“Dopo un mese di detenzione illegale in  Libia, gli attivisti italiani Leonarda ‘Dina’ Alberizia e Domenico  Centrone, insieme a tutta la delegazione del Global Sumud Land Convoy, sono stati finalmente liberati”. Ad annunciarlo è la delegazione  italiana della Global Sumud. Sono atterrati da Tunisi all’aeroporto di Roma Fiumicino alle 12.50. 

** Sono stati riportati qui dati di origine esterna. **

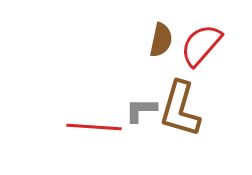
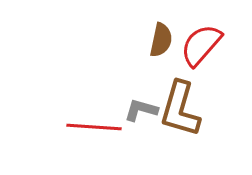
gray L-shape: rotated 16 degrees clockwise
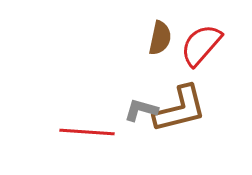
brown semicircle: moved 1 px left, 2 px up
brown L-shape: rotated 120 degrees counterclockwise
red line: moved 7 px left, 5 px down
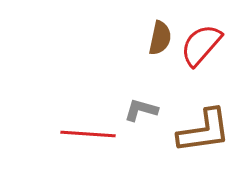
brown L-shape: moved 24 px right, 22 px down; rotated 6 degrees clockwise
red line: moved 1 px right, 2 px down
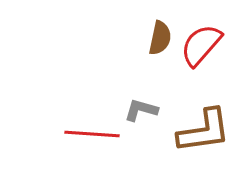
red line: moved 4 px right
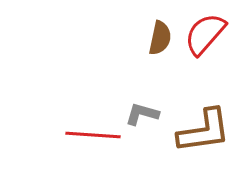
red semicircle: moved 4 px right, 11 px up
gray L-shape: moved 1 px right, 4 px down
red line: moved 1 px right, 1 px down
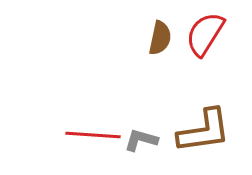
red semicircle: rotated 9 degrees counterclockwise
gray L-shape: moved 1 px left, 26 px down
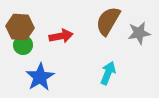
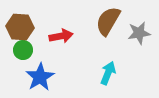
green circle: moved 5 px down
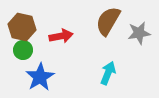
brown hexagon: moved 2 px right; rotated 8 degrees clockwise
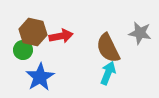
brown semicircle: moved 27 px down; rotated 56 degrees counterclockwise
brown hexagon: moved 11 px right, 5 px down
gray star: moved 1 px right; rotated 20 degrees clockwise
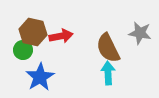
cyan arrow: rotated 25 degrees counterclockwise
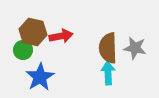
gray star: moved 5 px left, 15 px down
brown semicircle: rotated 24 degrees clockwise
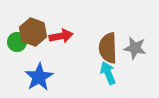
brown hexagon: rotated 8 degrees clockwise
green circle: moved 6 px left, 8 px up
cyan arrow: rotated 20 degrees counterclockwise
blue star: moved 1 px left
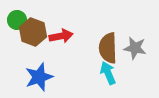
green circle: moved 22 px up
blue star: rotated 12 degrees clockwise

Gli attivisti della Flotilla in Libia “li abbiamo riportati a casa, stavano bene, sono sempre stati seguiti. Le critiche politiche sono critiche politiche, non hanno alcun fondamento perché queste persone sono state seguite. Mi interessa più il ringraziamento delle famiglie e l’apprezzamento delle famiglie che delle dichiarazioni politiche che sono prive di qualsiasi senso”. Lo ha detto il ministro degli Esteri Antonio Tajani a margine della cerimonia per il 252esimo anniversario dalla fondazione della Guardia di Finanza a Foggia, in merito alle critiche mosse da Global Sumud Italia dopo la liberazione dei due attivisti. Ieri Tajani lo aveva annunciato verso sera. 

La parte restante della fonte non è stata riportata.